Sunday, May 21, 2017
"The College Bucket List"
Kourtney Jason, an entertainment writer now living in New Jersey with her husband, received a bachelor's degree in journalism in 2007 but "also earned a degree in how to hold her liquor, thanks to the dozen-plus bars within walking distance of the California State University, Chico campus." (She wrote a sex column for The Orion during her time at the university.)
Jason (kourtneyjason.com) has teamed with Darcy Pedersen, a Northern California-based actress and editor who received a degree in theatre arts from Chico State, to produce "The College Bucket List" ($14.95 in paperback from Ulysses Press; also for Amazon Kindle).
Subtitled "101 Fun, Unforgettable, And Maybe Even Life-Changing Things To Do Before Graduation Day," the book comes "from two women with college degrees from a certified party school, so you know we know how to have a good time. And we're here to spill all we learned as coeds."
Organized under nine headings (from cultivating school spirit to "things not to tell mom or grandma"), each item is a breezy one-or-two-page chapter, with plenty of exclamation points, all with a common purpose: "We are a big proponent of getting out of your comfort zone and trying new experiences, especially during your college years."

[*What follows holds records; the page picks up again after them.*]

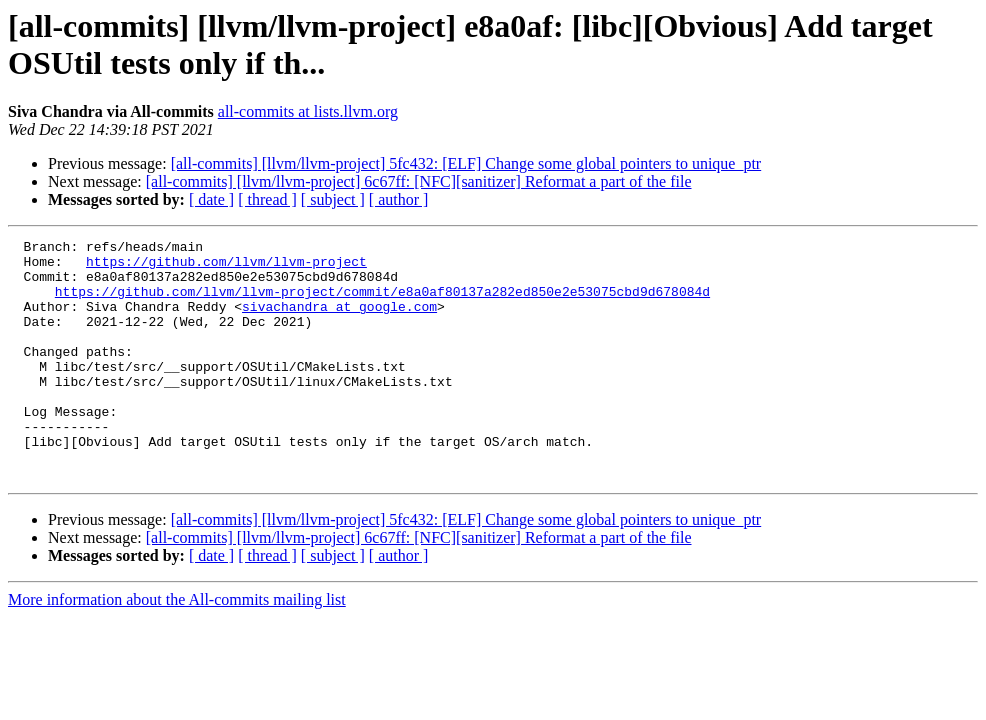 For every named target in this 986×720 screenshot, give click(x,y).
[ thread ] (267, 199)
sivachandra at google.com (339, 321)
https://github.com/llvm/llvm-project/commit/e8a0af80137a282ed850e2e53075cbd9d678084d (382, 303)
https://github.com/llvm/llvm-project (226, 267)
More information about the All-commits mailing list (177, 647)
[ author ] (399, 199)
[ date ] (211, 199)
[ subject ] (333, 199)
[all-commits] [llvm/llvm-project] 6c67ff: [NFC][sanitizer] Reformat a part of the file (419, 181)
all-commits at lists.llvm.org (308, 111)
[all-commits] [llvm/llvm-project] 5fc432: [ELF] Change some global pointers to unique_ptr (466, 163) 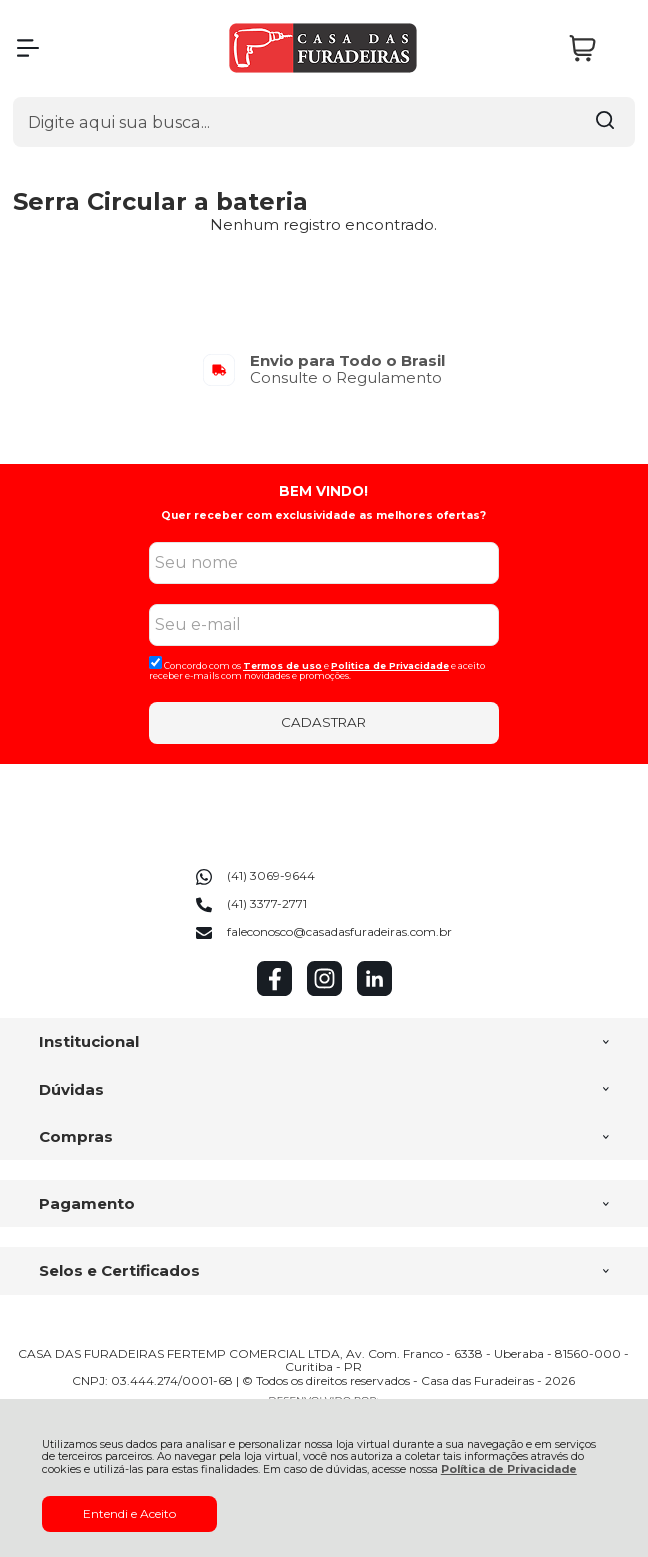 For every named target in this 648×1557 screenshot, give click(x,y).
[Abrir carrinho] (597, 48)
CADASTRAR (323, 722)
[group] (324, 369)
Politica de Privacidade (390, 665)
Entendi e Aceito (129, 1513)
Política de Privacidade (509, 1469)
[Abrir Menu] (28, 48)
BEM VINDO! (323, 491)
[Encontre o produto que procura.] (605, 122)
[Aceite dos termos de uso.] (155, 662)
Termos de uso (282, 665)
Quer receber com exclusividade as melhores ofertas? (323, 515) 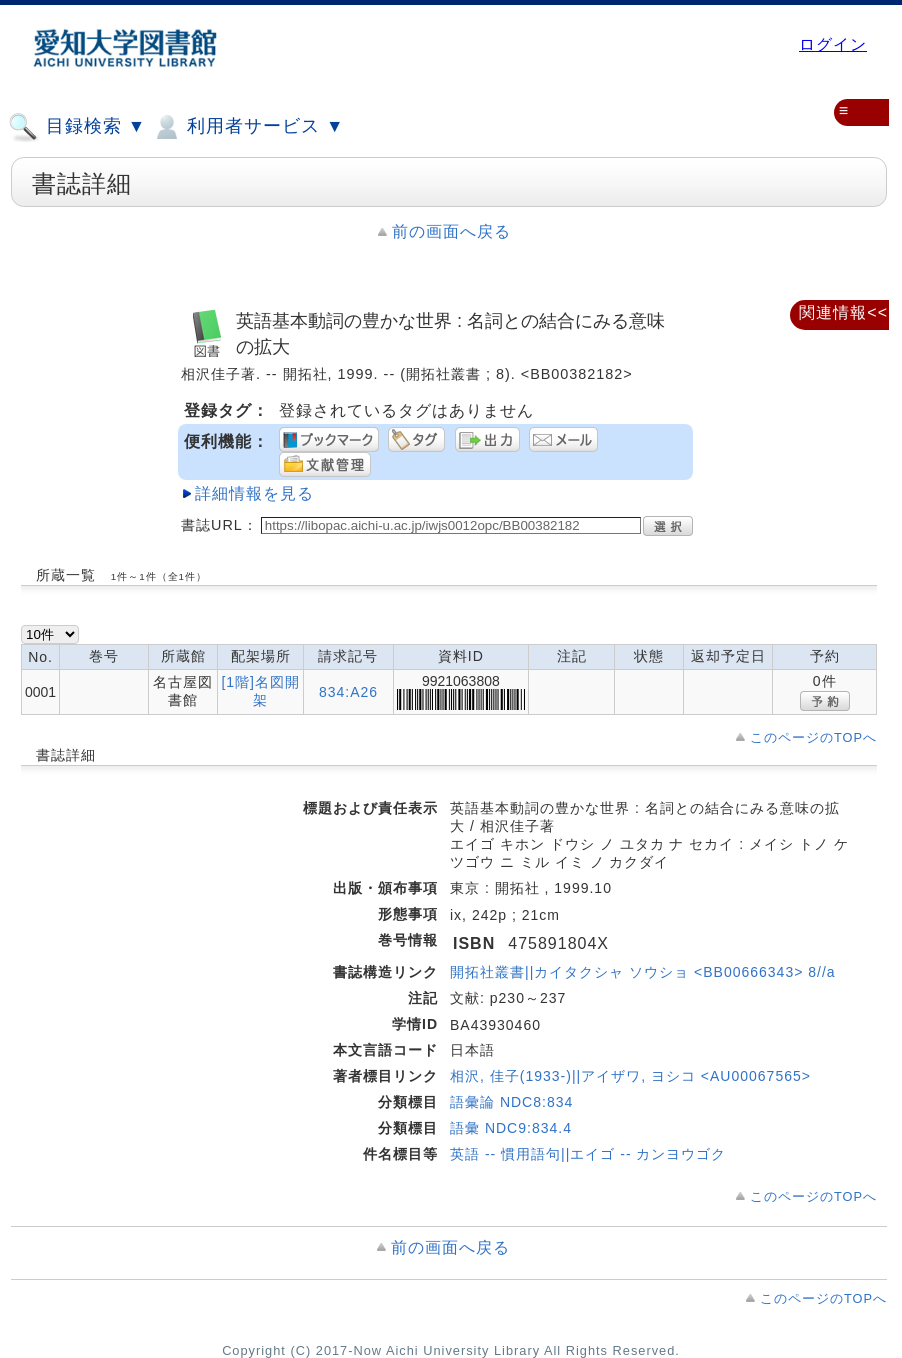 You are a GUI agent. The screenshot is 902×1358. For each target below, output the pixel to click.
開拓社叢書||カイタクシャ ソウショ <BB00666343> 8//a (643, 972)
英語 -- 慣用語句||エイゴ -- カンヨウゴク (588, 1154)
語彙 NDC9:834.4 (511, 1128)
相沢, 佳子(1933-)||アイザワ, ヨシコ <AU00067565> (630, 1076)
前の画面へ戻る (451, 231)
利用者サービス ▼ (247, 127)
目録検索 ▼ (77, 127)
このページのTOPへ (813, 737)
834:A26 (348, 692)
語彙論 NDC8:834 (511, 1102)
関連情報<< (843, 312)
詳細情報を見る (254, 493) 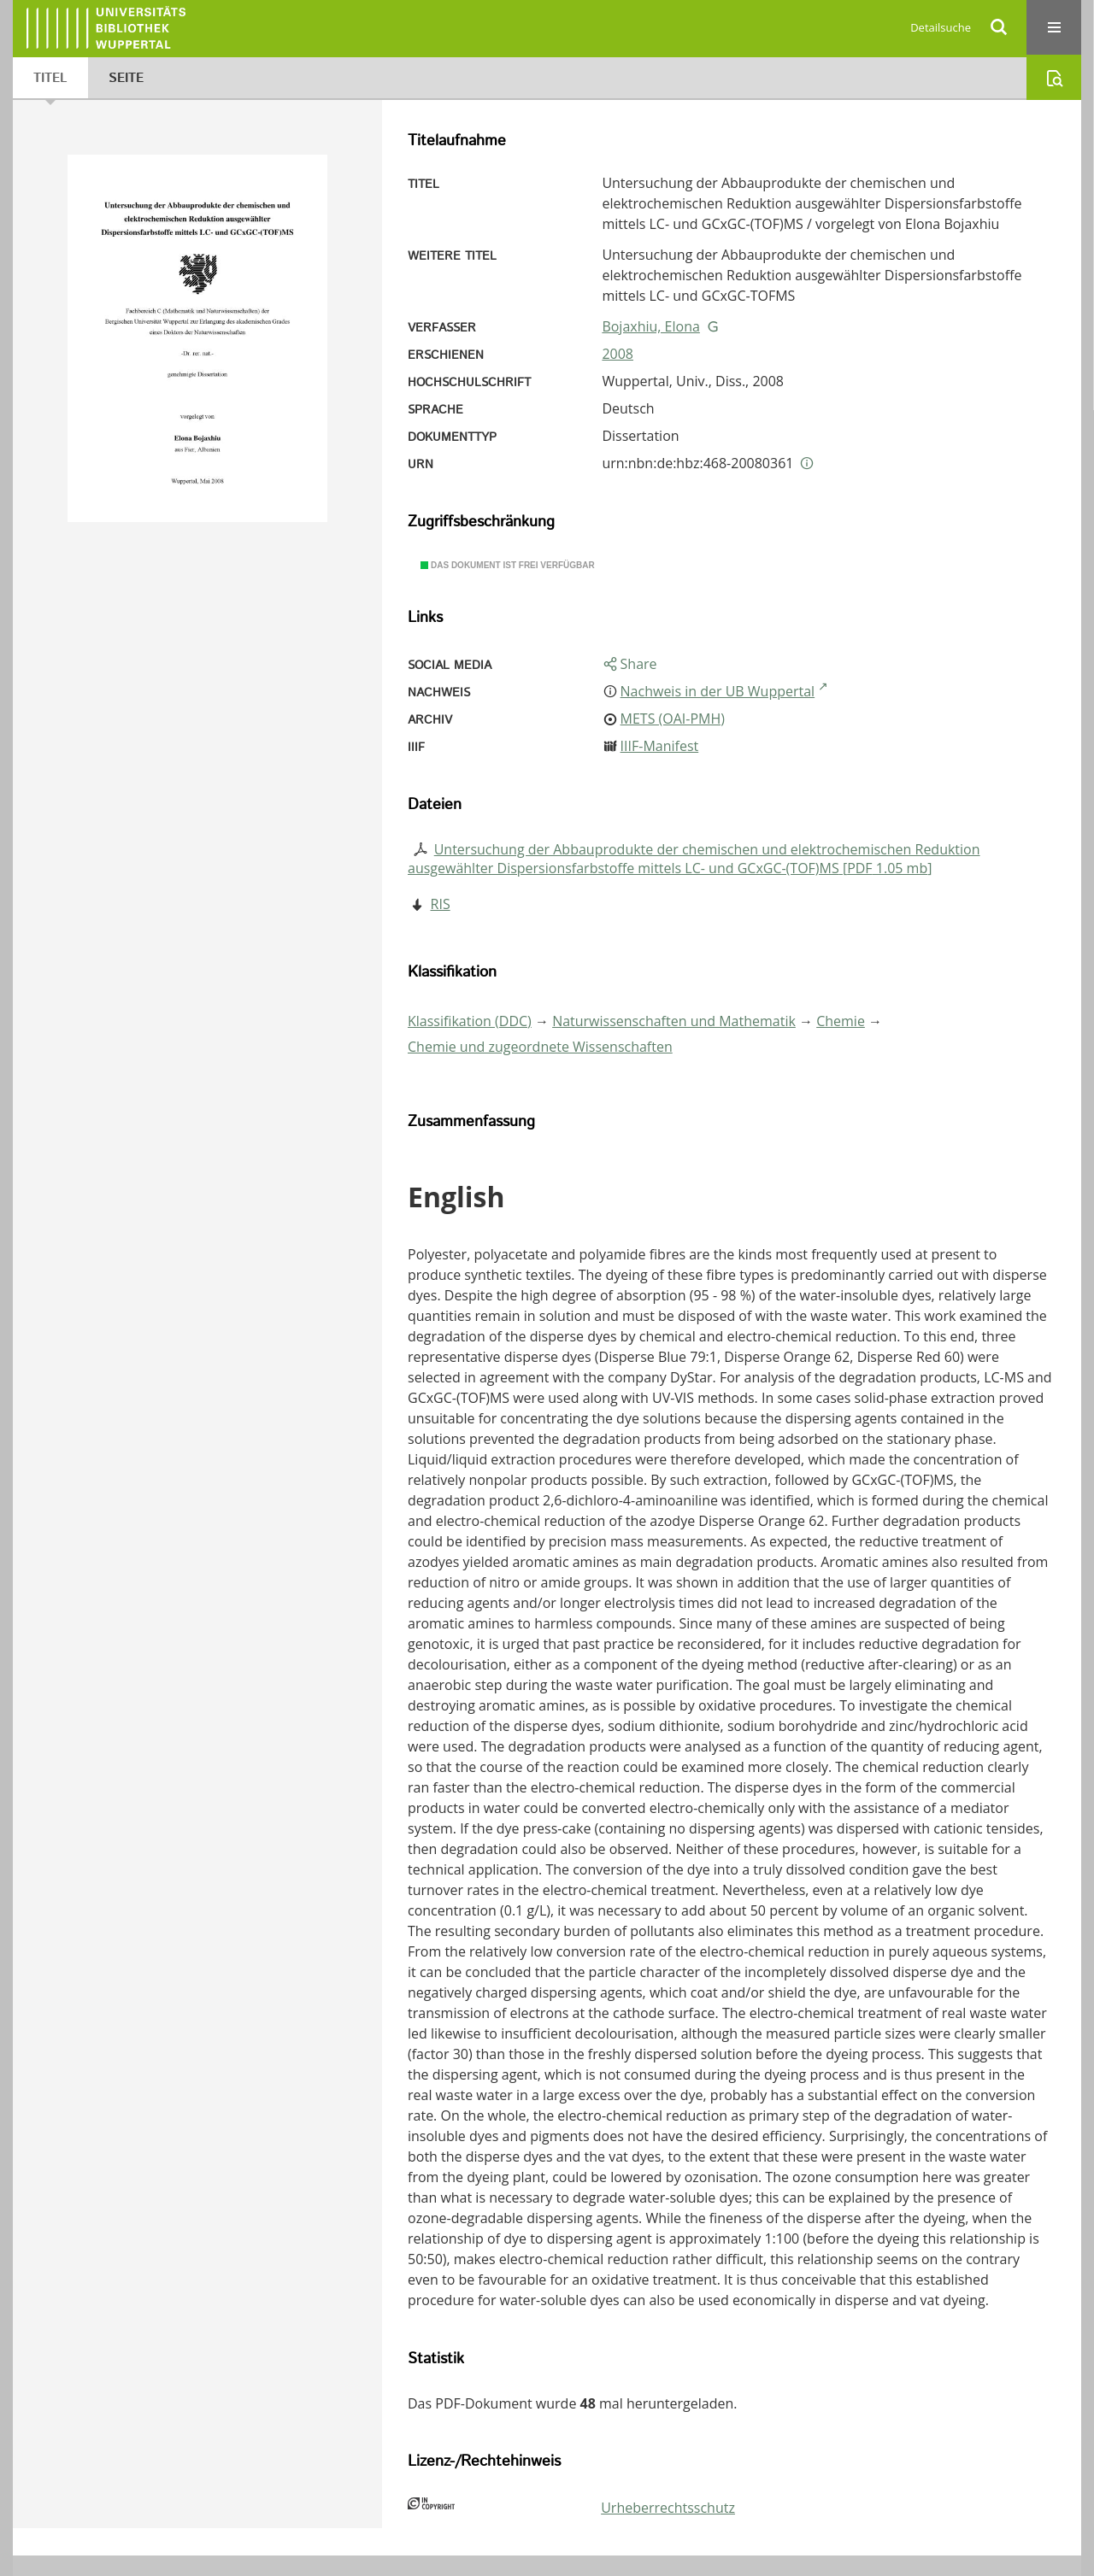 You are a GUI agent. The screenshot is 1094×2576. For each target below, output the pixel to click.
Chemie (840, 1021)
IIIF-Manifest (660, 745)
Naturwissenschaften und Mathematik (674, 1021)
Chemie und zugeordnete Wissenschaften (540, 1046)
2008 (617, 353)
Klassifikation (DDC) (470, 1021)
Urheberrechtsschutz (668, 2507)
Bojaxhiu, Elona (650, 326) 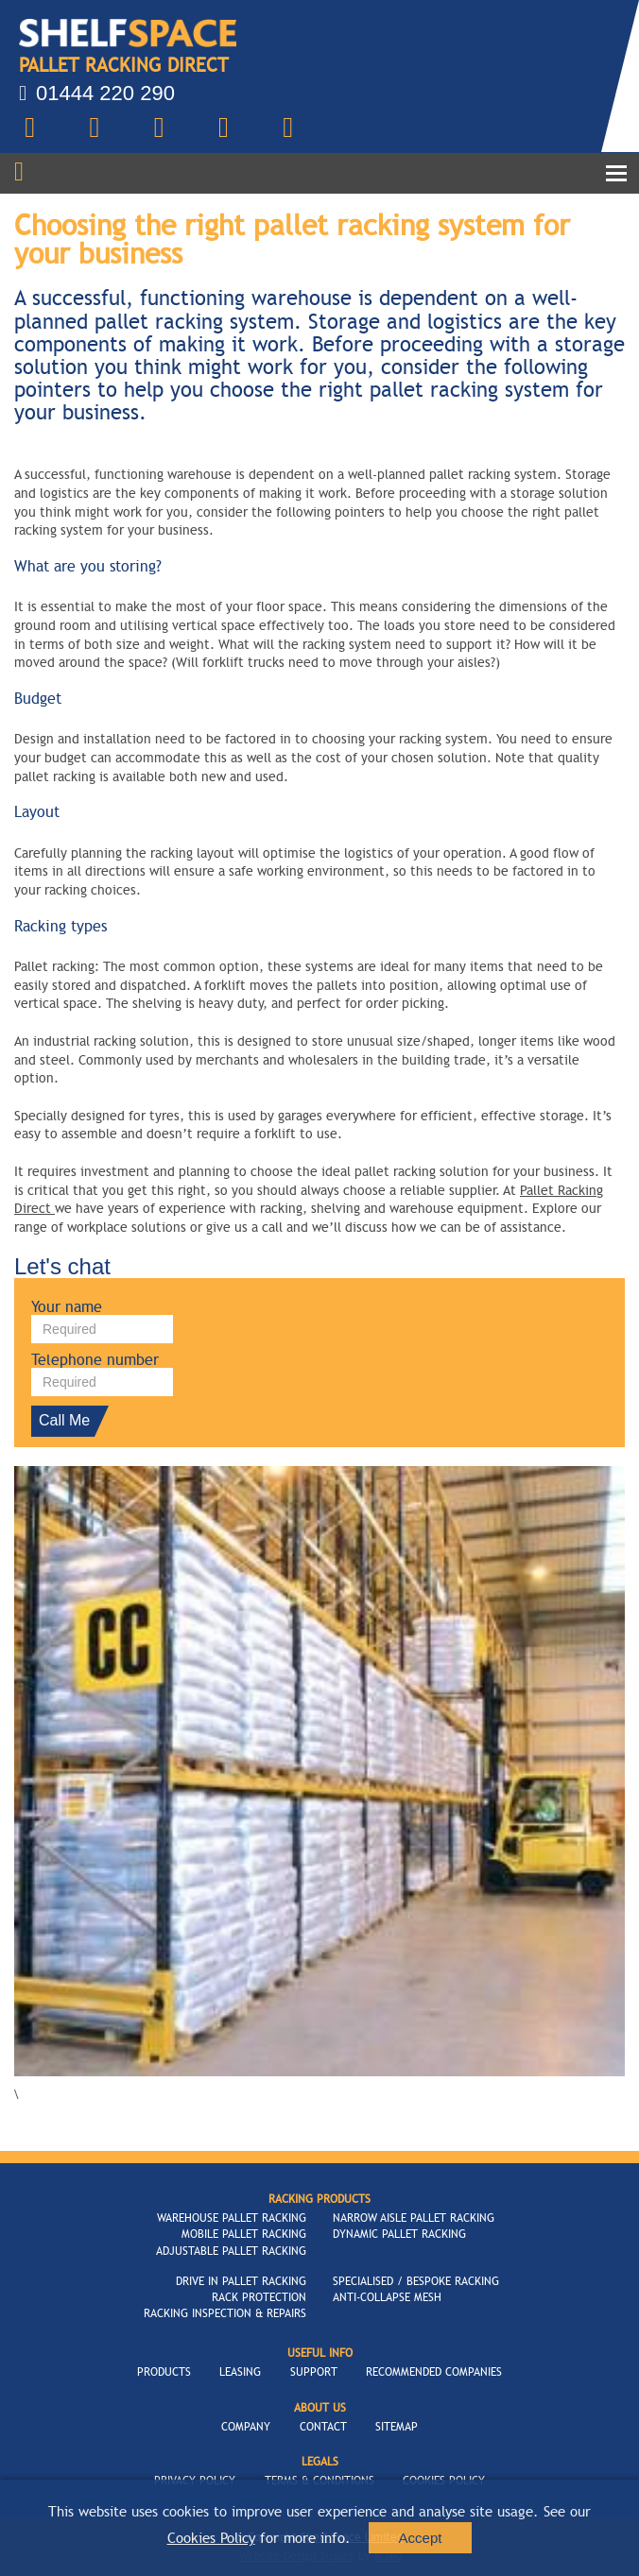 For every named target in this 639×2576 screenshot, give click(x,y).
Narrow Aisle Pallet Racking (413, 2218)
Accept (420, 2538)
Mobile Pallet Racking (243, 2234)
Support (313, 2372)
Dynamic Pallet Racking (399, 2234)
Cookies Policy (211, 2538)
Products (164, 2372)
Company (245, 2426)
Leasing (240, 2372)
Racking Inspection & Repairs (225, 2313)
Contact (323, 2426)
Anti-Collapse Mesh (387, 2297)
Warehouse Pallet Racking (231, 2218)
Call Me (68, 1421)
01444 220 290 (97, 93)
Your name (66, 1307)
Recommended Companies (434, 2372)
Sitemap (396, 2426)
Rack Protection (259, 2297)
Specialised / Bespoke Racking (416, 2281)
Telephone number (95, 1360)
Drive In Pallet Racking (241, 2281) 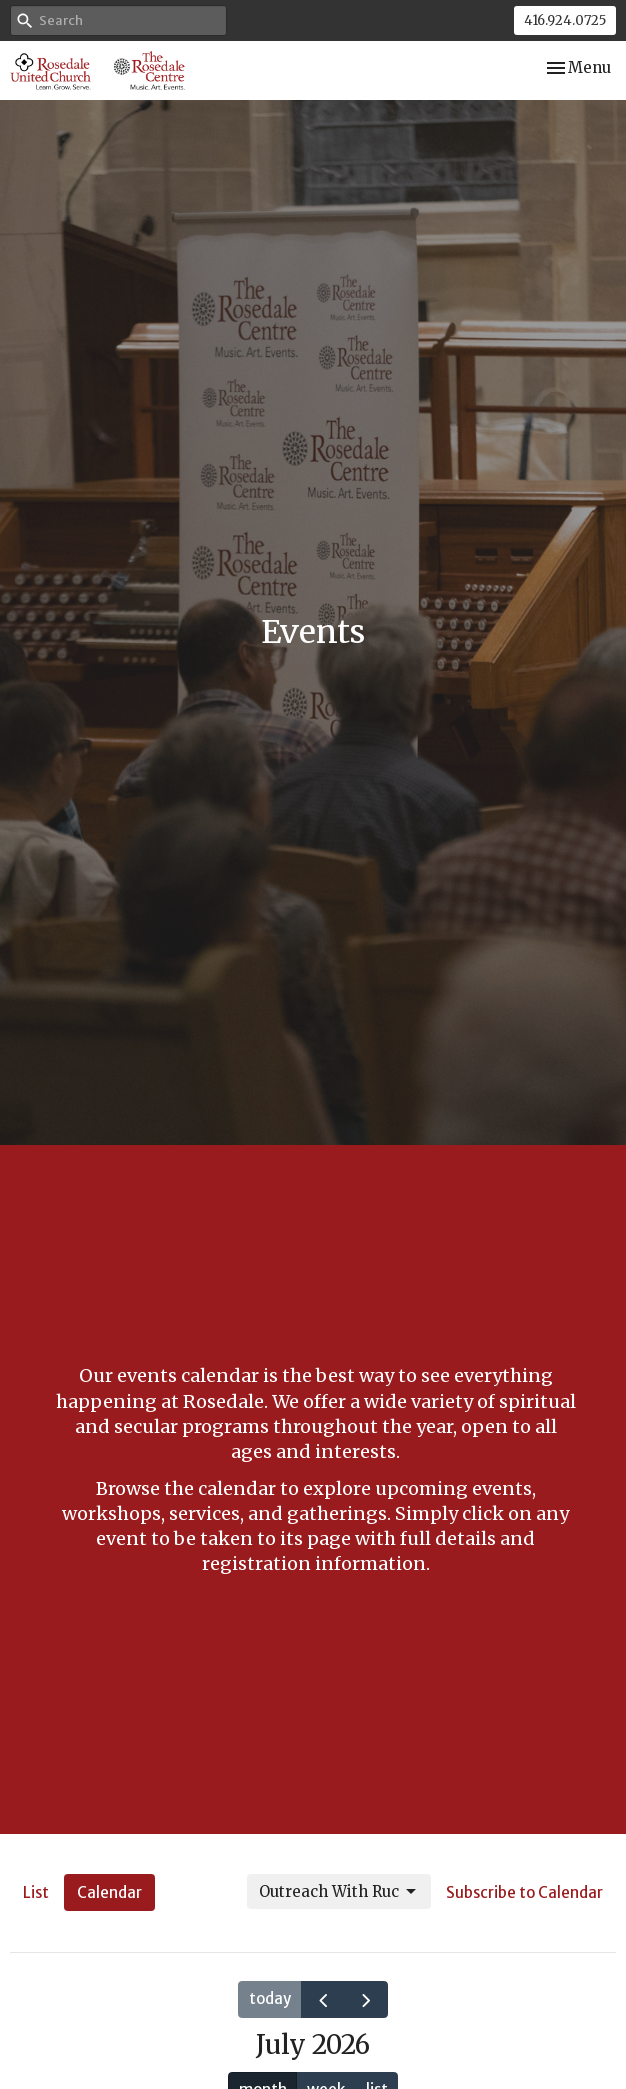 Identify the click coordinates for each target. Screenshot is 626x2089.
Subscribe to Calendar (524, 1892)
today (270, 1998)
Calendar (109, 1892)
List (36, 1892)
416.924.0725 (565, 20)
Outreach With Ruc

They advocate responsible drinking and safe sex, but they don't shy away from either, including inventing "signature drinks" to having a one-night stand (after considering a short list of pros and cons).
College is also a transition: "Think of college as high school 2.0. In high school, you had to do anything and everything you could to make yourself an attractive prospective student. In college, now you must do the same to make yourself an attractive future employee." So "attempt to learn a different language" or "do a summer internship."
The book assumes readers have some measure of good judgment, especially regarding the more risky items. Graduates looking back may well be able to check many things off the list, but those who see it as a challenge to be completed might be most in need of wise counsel. In the end, the book reflects modern college life and the pains and pleasures of navigating the world of young adults.